NASD's alert directs members and fund companies to clearly label and accurately plot points along graph axes. NASD also wants fund performance charts to use a scale which does not mislead investors.

"Members must ensure that the starting point of a graph fairly reflects the performance of the product without exaggeration," the alert said. "In certain bar graphs that compare performance data, members have used a baseline that is higher than zero [which] . . . may exaggerate the differences between the performance data illustrated."

NASD said it is difficult to dictate what scale a fund company or broker should use. Therefore, the association asked firms to "exercise care in choosing the appropriate scale for presentations of performance information."

The NASD also reminded members of its requirements that firms compare their fund's performances against appropriate indexes.

Many bonus credit variable annuities impose higher mortality and expense charges or longer surrender charge periods than regular annuities, NASD said. Therefore, the NASD alert urged fund companies, insurers and brokers who "prominently promote the bonus credit [to] also prominently explain that fees and expenses may be higher, and the surrender periods may be longer."

Any hypothetical illustrations showing the growth of a bonus contract must also include the impact of the fees and surrender period, the NASD said.

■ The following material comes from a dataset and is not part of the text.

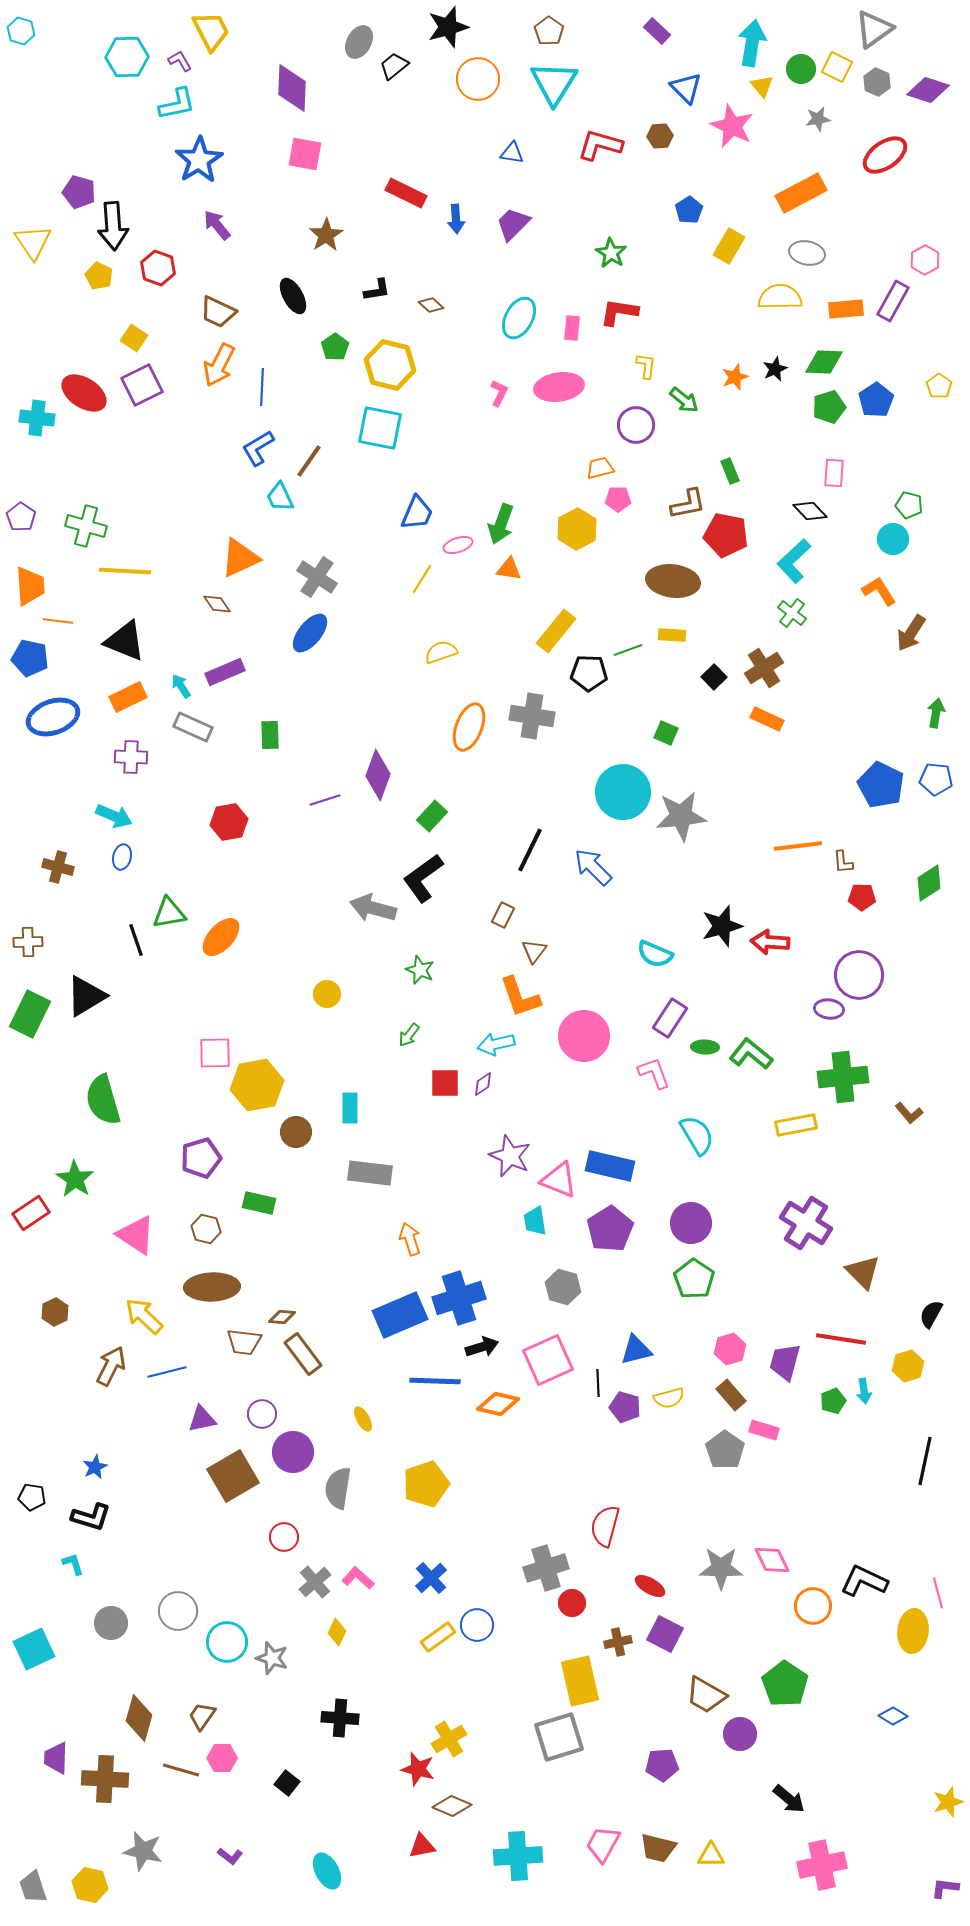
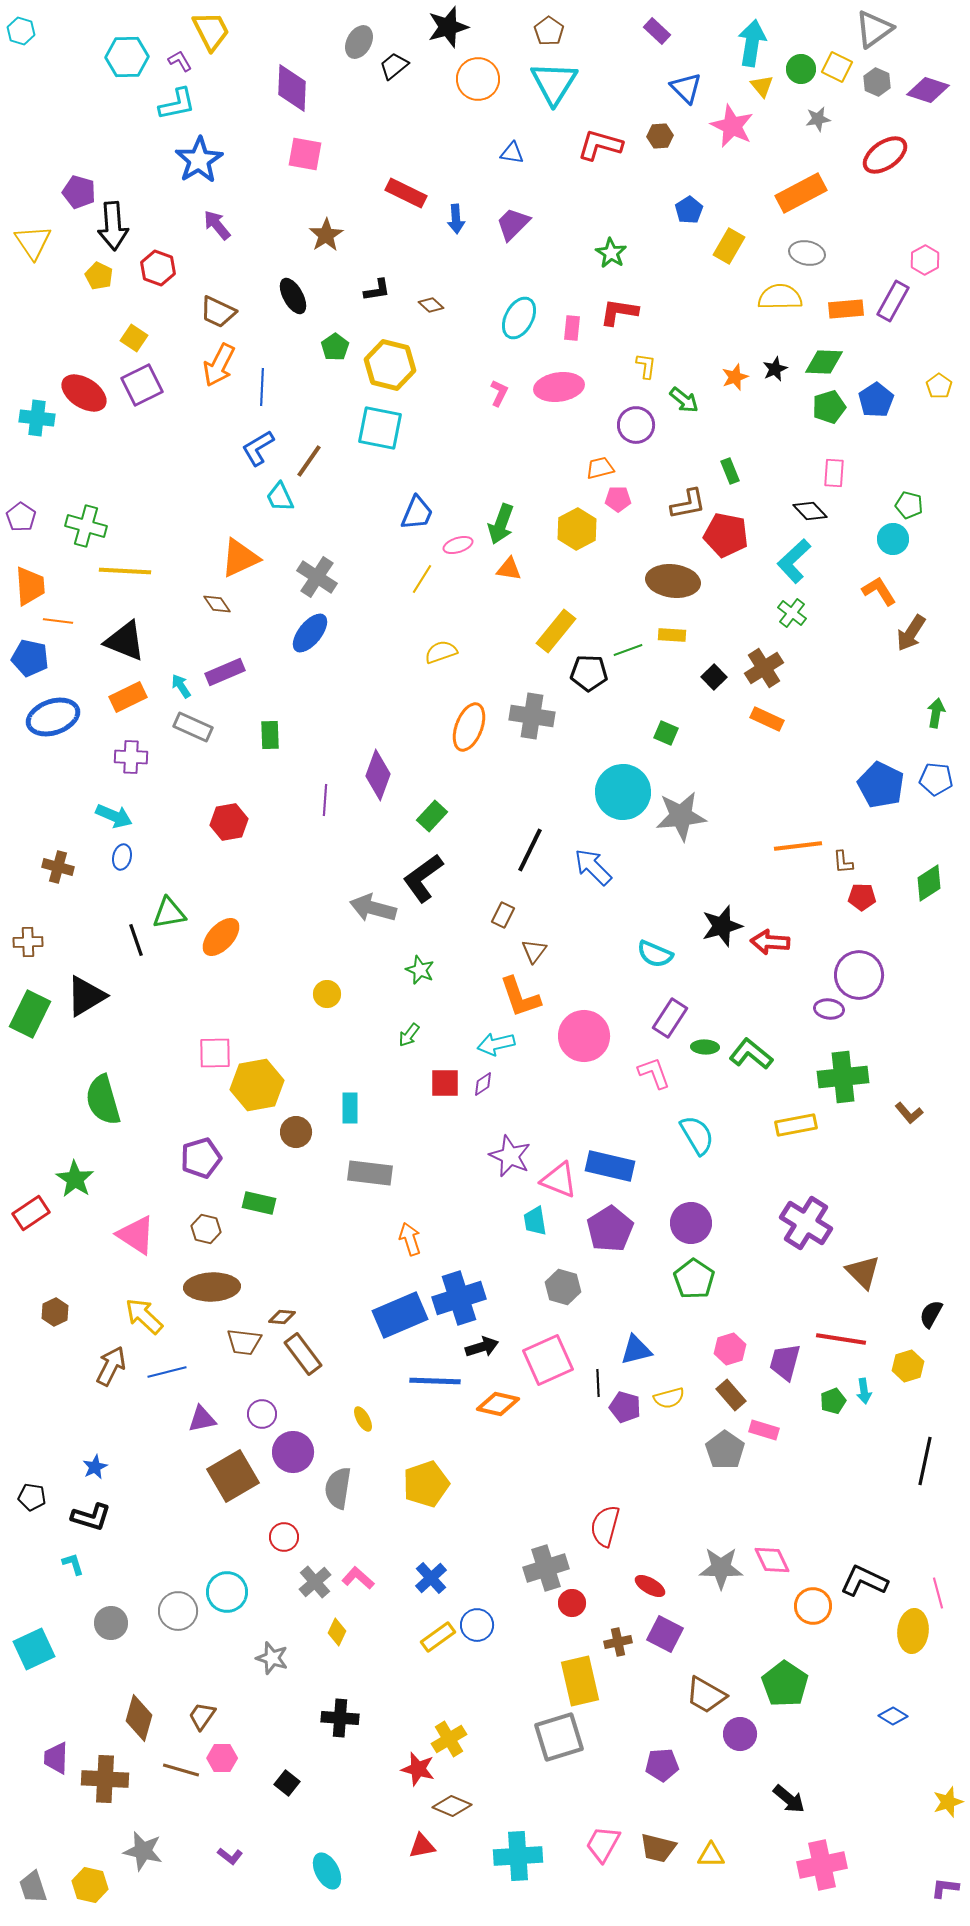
purple line at (325, 800): rotated 68 degrees counterclockwise
cyan circle at (227, 1642): moved 50 px up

They also must not "unduly raise investor expectations as to the variable annuity's future value," the NASD said.

NASD warned that "the department will continue to scrutinize bonus product sales material and require revisions to any material that does not present information about the product in a fair and balanced manner, or that contains illustrations that appear to predict or project the future value of the contract."

Finally, the NASD reminded members to be careful when selecting a share class of a fund with several classes for an investor.

"Although the purchase of certain fund classes may allow an investor to avoid paying a front-end sales load, the cost imposed by a class's higher expenses may outweigh this benefit, particularly with respect to large dollar purchases" and for investors seeking a long-term investment, the NASD said.

"To determine which class may be the most suitable for investors, members should know the advantages and disadvantages of different mutual fund classes," the NASD said. "Registered representatives should ask the investor what are his or her investment goals and objectives, including the investor's time horizon."